Getting the Site Ready
This is a task which must be carried out thoroughly because a lawn is a permanent feature in a garden and poor ‘workmanship’ cannot be rectified easily later on. Sites will vary considerably from the virgin ground of new property, to a badly neglected site which is overgrown with weeds.
The first job is to examine the area and remove all debris in the form of large stones and bricks. On new sites quite a lot of builders’ rubbish is left behind, and some of this can be used later on for the base of paths or foundations for a garage or even a greenhouse.
Where the site is overgrown, the weeds must be cut down and the growth placed on a compost heap. Do not place perennial weeds on the heap as these can take root again! These weeds must be dug out without breaking their roots off.
Put them aside in a neat heap and then burn them later when dry on a bonfire. If possible, the lawn site should be prepared well in advance of lawn-making and a period three or four months beforehand is ideal.
Once cleared, the area should be cultivated to the full depth of the spade or fork. On a new site some of the good or better quality topsoil may have been buried by the builders, and this should be ‘rescued’ by burying the poorer quality subsoil below the rest of the digging as work proceeds. Always keep the-good soil at the top of the work.
If the soil is heavy or sticky, it should be opened up or lightened by the inclusion of sharp sand or well-weathered cinders.
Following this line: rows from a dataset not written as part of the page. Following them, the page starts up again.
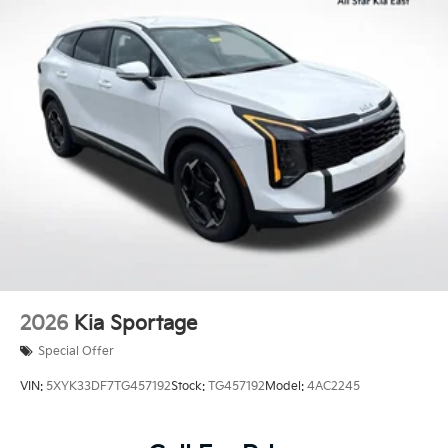
2026
Kia Sportage
Special Offer
VIN:
5XYK33DF7TG457192
Stock:
TG457192
Model:
4AC2245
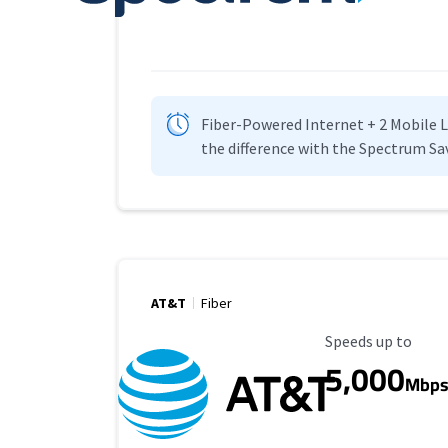
Fiber-Powered Internet + 2 Mobile Lin
the difference with the Spectrum Sa
AT&T
Fiber
Maximum Speed
Speeds up to
5,000
Mbp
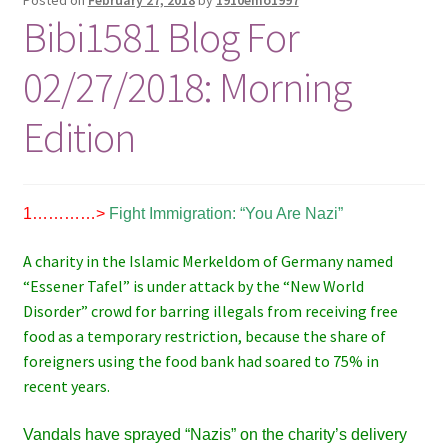
Bibi1581 Blog For
02/27/2018: Morning
Edition
1…………>
Fight Immigration: “You Are Nazi”
A charity in the Islamic Merkeldom of Germany named
“Essener Tafel” is under attack by the “New World
Disorder” crowd for barring illegals from receiving free
food as a temporary restriction, because the share of
foreigners using the food bank had soared to 75% in
recent years.
Vandals have sprayed “Nazis” on the charity’s delivery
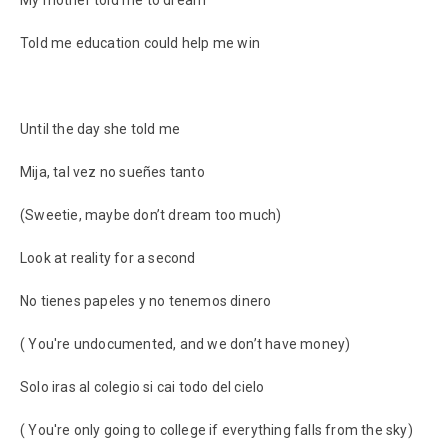
My mother told me to dream
Told me education could help me win
Until the day she told me
Mija, tal vez no sueñes tanto
(Sweetie, maybe don’t dream too much)
Look at reality for a second
No tienes papeles y no tenemos dinero
( You're undocumented, and we don’t have money)
Solo iras al colegio si cai todo del cielo
( You're only going to college if everything falls from the sky)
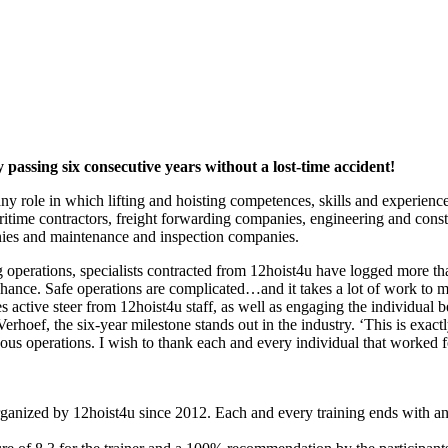
 passing six consecutive years without a lost-time accident!
y role in which lifting and hoisting competences, skills and experienc
time contractors, freight forwarding companies, engineering and constr
anies and maintenance and inspection companies.
ng operations, specialists contracted from 12hoist4u have logged more t
hance. Safe operations are complicated…and it takes a lot of work to
es active steer from 12hoist4u staff, as well as engaging the individual
oef, the six-year milestone stands out in the industry. ‘This is exactly
ous operations. I wish to thank each and every individual that worked 
anized by 12hoist4u since 2012. Each and every training ends with an e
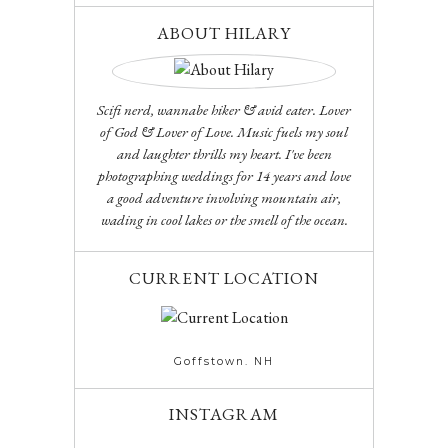
ABOUT HILARY
Scifi nerd, wannabe hiker & avid eater. Lover
of God & Lover of Love. Music fuels my soul
and laughter thrills my heart. I've been
photographing weddings for 14 years and love
a good adventure involving mountain air,
wading in cool lakes or the smell of the ocean.
CURRENT LOCATION
Goffstown. NH
INSTAGRAM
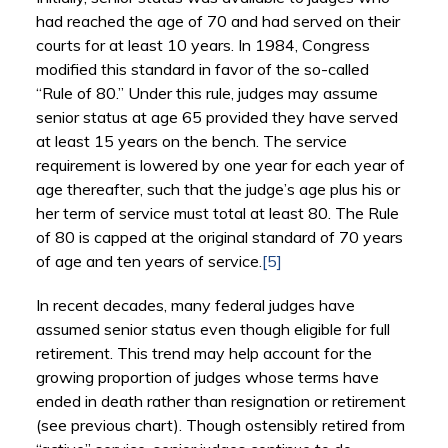
had reached the age of 70 and had served on their
courts for at least 10 years. In 1984, Congress
modified this standard in favor of the so-called
“Rule of 80.” Under this rule, judges may assume
senior status at age 65 provided they have served
at least 15 years on the bench. The service
requirement is lowered by one year for each year of
age thereafter, such that the judge’s age plus his or
her term of service must total at least 80. The Rule
of 80 is capped at the original standard of 70 years
of age and ten years of service.
[5]
In recent decades, many federal judges have
assumed senior status even though eligible for full
retirement. This trend may help account for the
growing proportion of judges whose terms have
ended in death rather than resignation or retirement
(see previous chart). Though ostensibly retired from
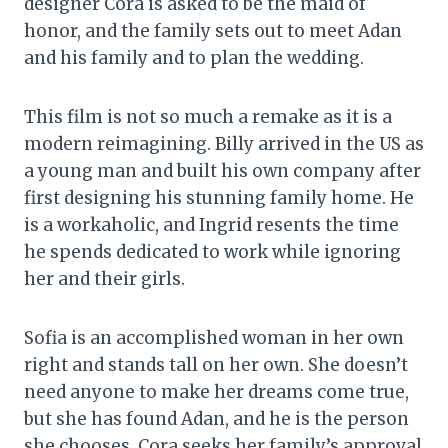
designer Cora is asked to be the maid of
honor, and the family sets out to meet Adan
and his family and to plan the wedding.
This film is not so much a remake as it is a
modern reimagining. Billy arrived in the US as
a young man and built his own company after
first designing his stunning family home. He
is a workaholic, and Ingrid resents the time
he spends dedicated to work while ignoring
her and their girls.
Sofia is an accomplished woman in her own
right and stands tall on her own. She doesn’t
need anyone to make her dreams come true,
but she has found Adan, and he is the person
she chooses. Cora seeks her family’s approval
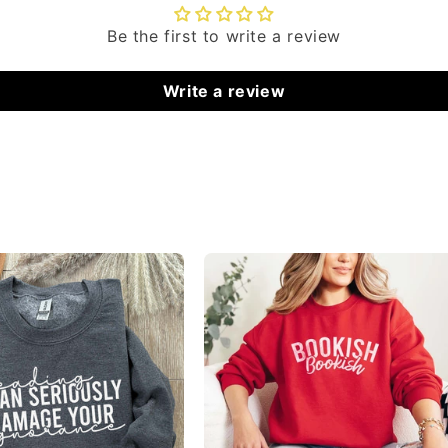
Be the first to write a review
Write a review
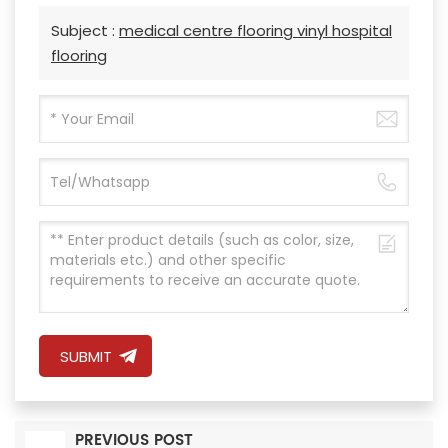
Subject :
medical centre flooring vinyl hospital
flooring
SUBMIT
PREVIOUS POST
All soils must be fed with as much organic matter as possible and this can take the form of horticultural peat, composted vegetable waste or well-rotted farmyard manure if you are fortunate enough to acquire some.
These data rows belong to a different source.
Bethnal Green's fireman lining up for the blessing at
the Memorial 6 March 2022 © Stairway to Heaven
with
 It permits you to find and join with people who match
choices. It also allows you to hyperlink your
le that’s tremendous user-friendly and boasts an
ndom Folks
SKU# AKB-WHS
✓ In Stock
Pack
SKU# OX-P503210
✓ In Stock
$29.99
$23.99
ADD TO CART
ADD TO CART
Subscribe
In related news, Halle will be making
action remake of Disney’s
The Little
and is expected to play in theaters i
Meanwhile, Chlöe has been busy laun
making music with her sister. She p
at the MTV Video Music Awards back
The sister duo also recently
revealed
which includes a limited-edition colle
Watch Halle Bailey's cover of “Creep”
This organic matter will encourage a vigorous root action as the grass becomes established and will also act as a ‘sponge’ and retain moisture. This is especially important where soils are light. These tend to dry out quickly in hot weather.
About one bucketful of compost, peat or old manure should be applied per square yard of ground. All material must be thoroughly mixed in with the top 25-30cm/10-12 inches of soil.
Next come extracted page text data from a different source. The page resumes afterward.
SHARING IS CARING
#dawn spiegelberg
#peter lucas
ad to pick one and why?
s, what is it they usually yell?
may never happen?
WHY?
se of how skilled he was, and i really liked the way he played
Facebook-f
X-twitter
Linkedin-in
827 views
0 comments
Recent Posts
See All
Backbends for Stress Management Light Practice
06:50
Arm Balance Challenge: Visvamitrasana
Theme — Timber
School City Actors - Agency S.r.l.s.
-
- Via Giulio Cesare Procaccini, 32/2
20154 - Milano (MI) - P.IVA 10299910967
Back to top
When the site has been dug or forked over, it is a good plan to allow the soil to settle for at least 3-4 weeks before any further work is carried out. If this period can be extended to two months, so much the better!
When is the best time to cultivate the site? Preferably in the late autumn if the soil is heavy so that it can overwinter and be broken down by winter and early spring frosts. Lighter soils can be cultivated at most periods of the year.
Many gardeners seem to think that a lawn must be perfectly level. This is true if you want to play bowls! To facilitate mowing, the site should be reasonably level so that the mower does not scalp the surface in uneven areas. Ideally, a slight slope away from the house is ideal so that the site drains well.
Sites will vary, of course, and in some cases quite a lot of leveling may be required—bringing soil from high areas to the low ones. Try to work with the contours to minimize labor. On a very steep slope, for example, it may be wise to arrange the lawn feature in two distinct levels.
Leveling is quite a simple operation. Determine the level to which you want to work, bearing the previous remarks in mind. Drive in a wooden peg at this level and then drive in further pegs spaced about 2m/6ft apart over the site.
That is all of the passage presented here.